B. S Meldruma, R Naqueta,
Medical Research Council Neuropsychiatry Unit, Carshalton, Surrey, Great Britain
Département de Neurophysiologie appliquée, Institut de Neurophysiologie et de Psychophysiologie, C.N. R.S., 31, Chemin Joseph-Aiguier, 13-Marseille 9°, France
Following the demonstration that lysergic acid diethylamide (LSD) inhibits myoclonic responses to intermittent photic stimulation (ILS) in the baboon, some other hallucinogenic drugs and some “non-hallucinogenic” derivatives of lysergic acid have been tested for their effects on the EEG and on photically induced epilepsy in twenty-two adolescent baboons (Papio papio).

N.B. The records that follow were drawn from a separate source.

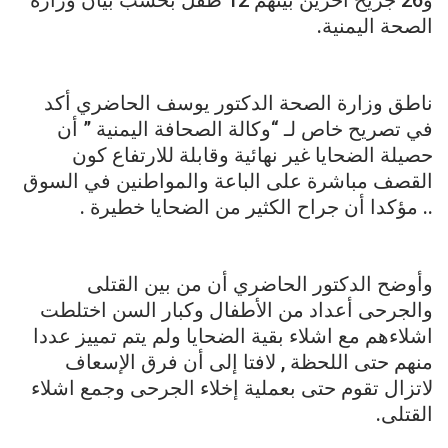
الصحة اليمنية.
ناطق وزارة الصحة الدكتور يوسف الحاضري أكد
في تصريح خاص لـ “وكالة الصحافة اليمنية ” أن
حصيلة الضحايا غير نهائية وقابلة للارتفاع كون
القصف مباشرة على الباعة والمواطنين في السوق
.. مؤكدا أن جراح الكثير من الضحايا خطيرة .
وأوضح الدكتور الحاضري أن من بين القتلى
والجرحى أعداد من الأطفال وكبار السن اختلطت
اشلاءهم مع اشلاء بقية الضحايا ولم يتم تمييز عددا
منهم حتى اللحظة , لافتا إلى أن فرق الإسعاف
لاتزال تقوم حتى بعملية إخلاء الجرحى وجمع اشلاء
القتلى.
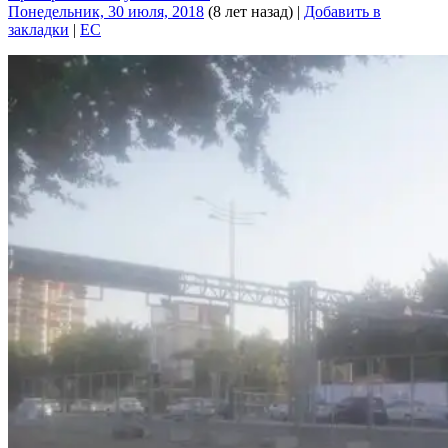
Понедельник, 30 июля, 2018
(8 лет назад)
|
Добавить в
закладки
|
EC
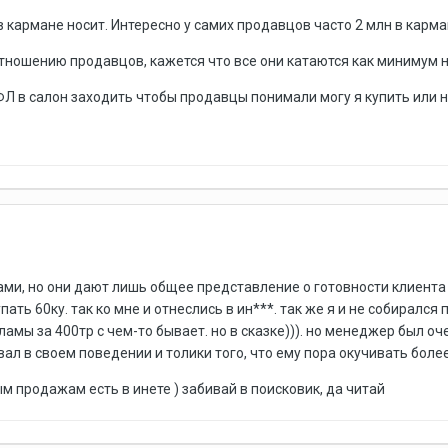
в кармане носит. Интересно у самих продавцов часто 2 млн в карма
отношению продавцов, кажется что все они катаются как минимум на
Л в салон заходить чтобы продавцы понимали могу я купить или 
ми, но они дают лишь общее представление о готовности клиента на
упать 60ку. так ко мне и отнеслись в ин***. так же я и не собиралс
кламы за 400тр с чем-то бывает. но в сказке))). но менеджер был 
ал в своем поведении и толики того, что ему пора окучивать боле
ым продажам есть в инете ) забивай в поисковик, да читай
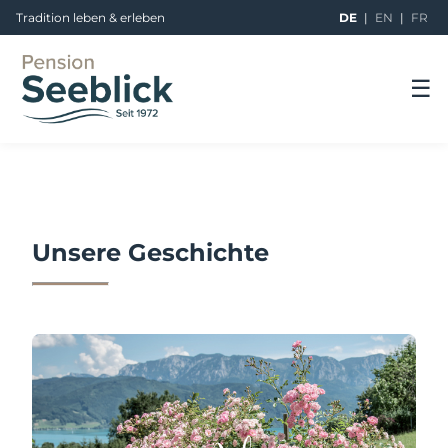
Tradition leben & erleben
DE
|
EN
|
FR
☰
Unsere Geschichte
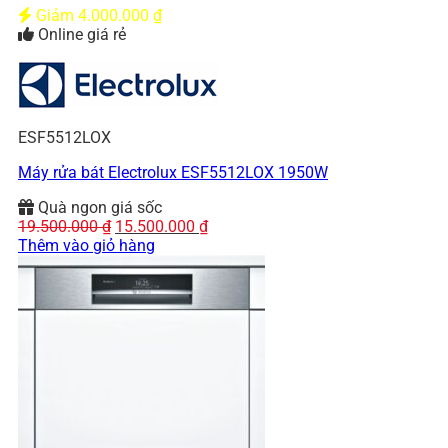
Giảm
4.000.000
₫
Online giá rẻ
ESF5512LOX
Máy rửa bát Electrolux ESF5512LOX 1950W
Quà ngon giá sốc
Giá
Giá
19.500.000
₫
15.500.000
₫
gốc
hiện
Thêm vào giỏ hàng
là:
tại
19.500.000 ₫.
là:
15.500.000 ₫.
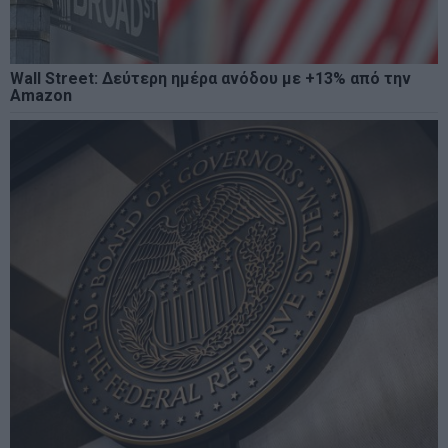
Wall Street: Δεύτερη ημέρα ανόδου με +13% από την
Amazon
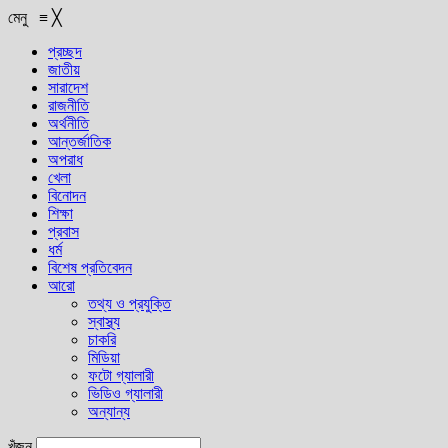
মেনু
≡
╳
প্রচ্ছদ
জাতীয়
সারাদেশ
রাজনীতি
অর্থনীতি
আন্তর্জাতিক
অপরাধ
খেলা
বিনোদন
শিক্ষা
প্রবাস
ধর্ম
বিশেষ প্রতিবেদন
আরো
তথ্য ও প্রযুক্তি
স্বাস্থ্য
চাকরি
মিডিয়া
ফটো গ্যালারী
ভিডিও গ্যালারী
অন্যান্য
খুঁজুন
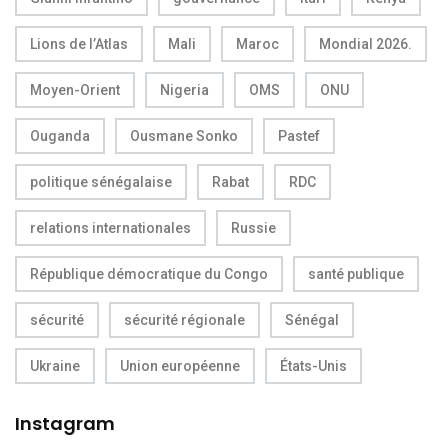
Lions de l’Atlas
Mali
Maroc
Mondial 2026.
Moyen-Orient
Nigeria
OMS
ONU
Ouganda
Ousmane Sonko
Pastef
politique sénégalaise
Rabat
RDC
relations internationales
Russie
République démocratique du Congo
santé publique
sécurité
sécurité régionale
Sénégal
Ukraine
Union européenne
États-Unis
Instagram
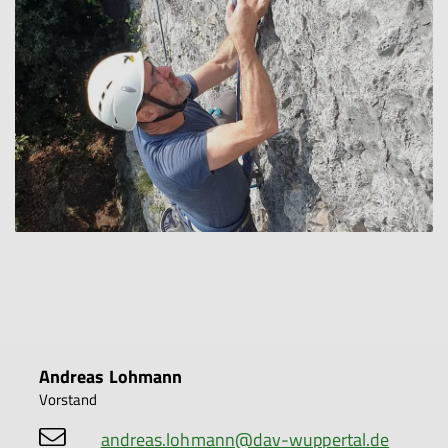
Andreas Lohmann
Vorstand
andreas.lohmann@dav-wuppertal.de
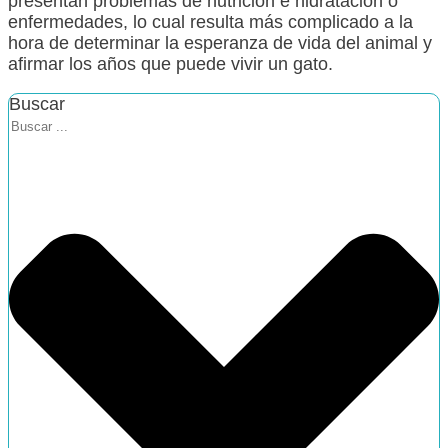
presentan problemas de nutrición e hidratación o
enfermedades, lo cual resulta más complicado a la
hora de determinar la esperanza de vida del animal y
afirmar los años que puede vivir un gato.
Buscar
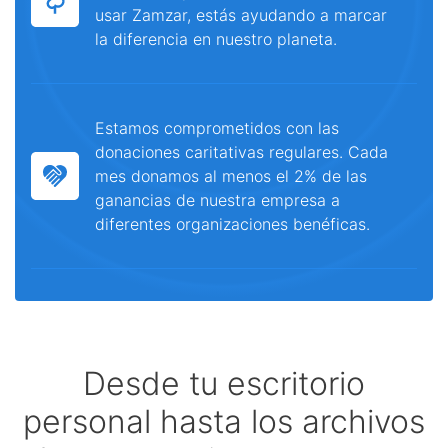
usar Zamzar, estás ayudando a marcar
la diferencia en nuestro planeta.
Estamos comprometidos con las
donaciones caritativas regulares. Cada
mes donamos al menos el 2% de las
ganancias de nuestra empresa a
diferentes organizaciones benéficas.
Desde tu escritorio
personal hasta los archivos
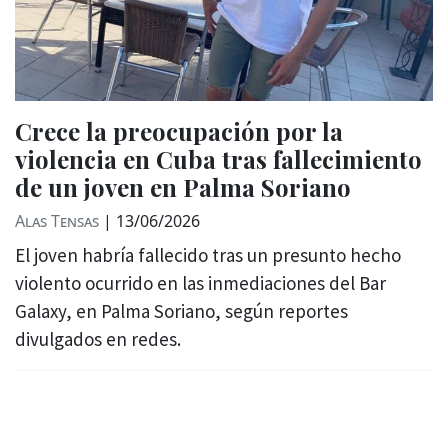
Crece la preocupación por la
violencia en Cuba tras fallecimiento
de un joven en Palma Soriano
Alas Tensas
|
13/06/2026
El joven habría fallecido tras un presunto hecho
violento ocurrido en las inmediaciones del Bar
Galaxy, en Palma Soriano, según reportes
divulgados en redes.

Psilocybin (1–4 mg/kg) and dimethyltryptamine (2–4 mg/kg) produced marked autonomic effects, EEG changes consistent with a severe disturbance of consciousness and a complete abolition of myoclonic or paroxysmal EEG responses to ILS (thus closely resembling the effect of LSD, 40–100 μg/kg). Mescaline (up to 32 mg/kg) was relatively ineffective on both the background EEG and on the myoclonic responses to ILS. After methysergide (2–5 mg/kg), although the autonomic effects were less severe than after psilocybin, there were muscular hypotonia, an abnormal EEG and reduction or abolition of the epileptic responses to ILS. BOL 148 and methergoline appeared less potent than methysergide, but, at 4 mg/kg, both drugs abolished ILS-induced myoclonus.
Averaged responses to flash stimulation showed that psilocybin resembled LSD 25 in modifying transmission in the afferent visual pathway, whereas methysergide, in doses blocking ILS-induced myoclonus, did not alter primary evoked responses in the visual cortex.
It is suggested that a serotoninergic system is probably involved in the epileptic responses of the baboon to ILS.